In den Herbstferien gingen wir zum Wandern immer nach Les Prés-d’Orvin im Berner Jura. Nach einer Wanderung waren wir so durchnässt, dass mein Vater sogar die Banknötli aus dem Portemonnaie nehmen und aufhängen musste.

Welches ist Ihre Lieblingswanderung?

Alles rund um den Chasseral. Ich weiss nicht mehr, wie oft ich schon dort oben war.

Von welcher Wanderung hätten Sie mehr erwartet?

Das gibts nicht. Man ist nur enttäuscht, wenn man sich schlecht vorbereitet, weil die Erwartungen dann zu hoch sind. Mit dem heutigen Kartenmaterial sieht man sehr genau, ob einen zum Beispiel ein Naturpfad oder eine Teerstrasse erwartet.

Bei welcher Wanderung gabs Überraschungen?

Das hat meistens mit dem Wetter zu tun: In Saas-Fee mussten wir mal einen Umweg von anderthalb Stunden machen, weil ein Bach eine Brücke weggespült hatte.

Nach einem anstrengenden Wandertag: Was gönnen Sie sich?

Ein kühles Bier (lacht).

Nach welcher Wanderung waren Sie so richtig kaputt?

Nach einer Bergwanderung mit vielen Höhenmetern im Bündnerland war die Motivation wohl zu gross, dass ich mir vor allem wegen des Schlussabstiegs einen starken Muskelkater einfing.

Was war eines Ihrer schönsten Erlebnisse beim Wandern?

Auf dem Faulhorn im Berner Oberland sah ich plötzlich, wie etwas auf mich zuflog: Ich dachte zuerst, es sei ein Stein.

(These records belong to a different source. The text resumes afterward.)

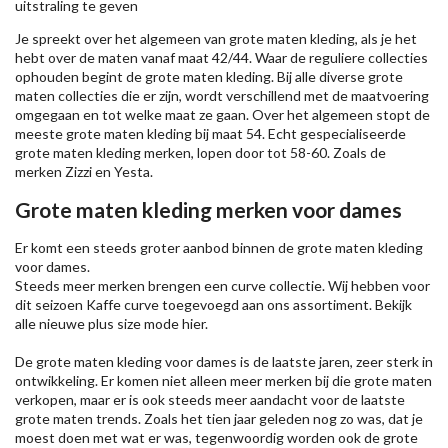
uitstraling te geven
Je spreekt over het algemeen van grote maten kleding, als je het
hebt over de maten vanaf maat 42/44. Waar de reguliere collecties
ophouden begint de grote maten kleding. Bij alle diverse grote
maten collecties die er zijn, wordt verschillend met de maatvoering
omgegaan en tot welke maat ze gaan. Over het algemeen stopt de
meeste grote maten kleding bij maat 54. Echt gespecialiseerde
grote maten kleding merken, lopen door tot 58-60. Zoals de
merken
Zizzi
en Yesta.
Grote maten kleding merken voor dames
Er komt een steeds groter aanbod binnen de grote maten kleding
voor dames.
Steeds meer merken brengen een curve collectie. Wij hebben voor
dit seizoen
Kaffe
curve toegevoegd aan ons assortiment. Bekijk
alle nieuwe
plus size mode
hier.
De grote maten kleding voor dames is de laatste jaren, zeer sterk in
ontwikkeling. Er komen niet alleen meer merken bij die grote maten
verkopen, maar er is ook steeds meer aandacht voor de laatste
grote maten trends. Zoals het tien jaar geleden nog zo was, dat je
moest doen met wat er was, tegenwoordig worden ook de grote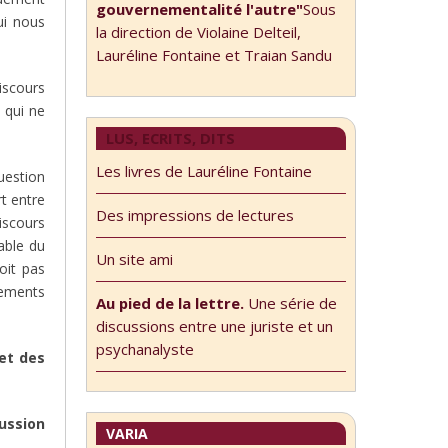
gouvernementalité l'autre"
Sous
ui nous
la direction de Violaine Delteil,
Lauréline Fontaine et Traian Sandu
scours
 qui ne
LUS, ECRITS, DITS
Les livres de Lauréline Fontaine
question
rt entre
Des impressions de lectures
iscours
able du
Un site ami
oit pas
nements
Au pied de la lettre.
Une série de
discussions entre une juriste et un
psychanalyste
et des
ussion
VARIA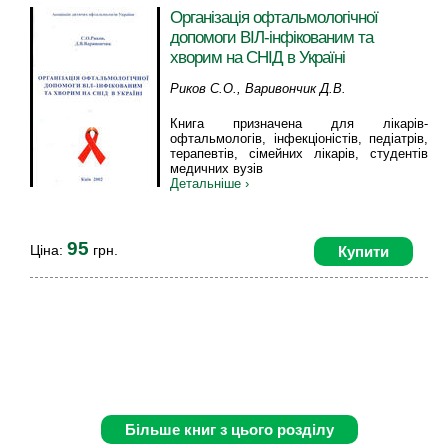
Організація офтальмологічної
допомоги ВІЛ-інфікованим та
хворим на СНІД в Україні
Риков С.О., Варивончик Д.В.
Книга призначена для лікарів-
офтальмологів, інфекціоністів, педіатрів,
терапевтів, сімейних лікарів, студентів
медичних вузів
Детальніше ›
95
Ціна:
грн.
Купити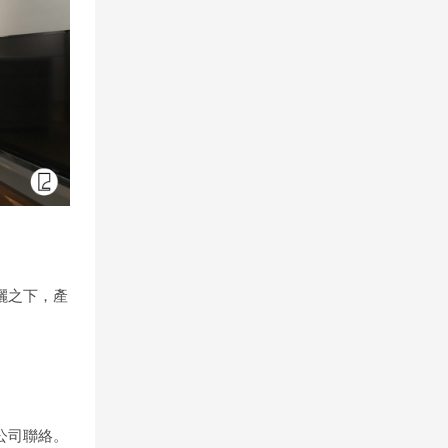
灑之下，產
公司聯絡。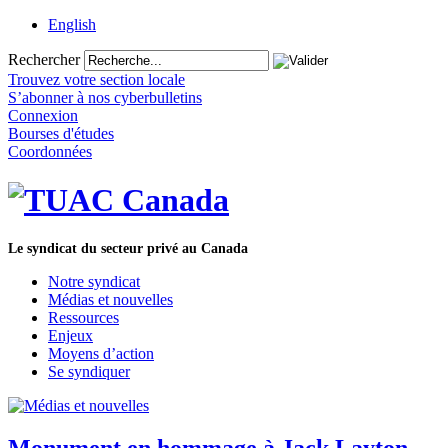
English
Rechercher
Trouvez votre section locale
S’abonner à nos cyberbulletins
Connexion
Bourses d'études
Coordonnées
Le syndicat du secteur privé au Canada
Notre syndicat
Médias et nouvelles
Ressources
Enjeux
Moyens d’action
Se syndiquer
Monument en hommage à Jack Layton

Es war aber ein Schneehuhn!

Was haben Sie auf Wanderungen immer dabei?

Karte, Kompass, Höhenmesser, Apotheke und gute Laune (lacht).

Wann haben Sie Ihre letzten Wanderschuhe gekauft?

Vor drei Jahren, ich besitze aber mehrere. Je nach Wanderung braucht es Bergschuhe oder eher Trekkingschuhe.

Wie oft gehen Sie wandern?

Im Sommer im Schnitt zwei Wochenende pro Monat.

Wir bereiten Sie sich als Wanderleiter auf Wanderungen vor?

Ich mache eine detaillierte Tourenplanung: berechne die Marschzeit, suche nach Geschichten und schaue, wie das Wetter wird. Wenn immer möglich, laufe ich die Strecke zudem einmal ab. Dann weiss ich zum Beispiel, wo die guten Pausenplätze sind.